3 Basic DCMs

3.1 Introduction

This tutorial provides a mathematical and theoretical background for deterministic, compartmental models (DCMs), with instructions on how to run the built-in models designed for learning in EpiModel. For information on how to extend these models to simulate novel epidemiological processes, see the related tutorial New DCMs with EpiModel in Chapter 7.

Deterministic compartmental models solve differential equations representing analytic epidemic systems in continuous time. The models are deterministic because their solutions are fixed mathematical functions of the input parameters and initial conditions, with no stochastic variability in the disease and demographic transition processes.

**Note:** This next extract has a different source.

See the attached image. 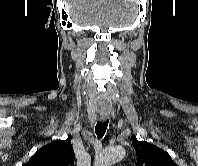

The models are compartmental because they divide the population into groups representing discrete disease states (e.g., susceptible and infected), and further on demographic, biological, and behavioral traits that influence disease transmission. In contrast to the stochastic models presented below, individuals within the population are not discretely represented.

3.2 A Basic SI Model

Starting with a basic Susceptible-Infected (SI) disease model in which there is random mixing within the population, the size of each compartment over time is represented by the equations:

\[ \begin{align} \frac{dS}{dt} &= -\lambda S \notag \\[4pt] \frac{dI}{dt} &= \lambda S \end{align} \]

where \(\lambda\) is the force of infection and represents \(\frac{\beta c I}{N}\). \(\beta\) is the probability of transmission per contact, \(c\) is the rate of contact per person per unit time, \(I\) is the number infected at time \(t\) and and \(N\) is the population size at time \(t\) (we drop the \(t\) subscript as it is implicit throughout).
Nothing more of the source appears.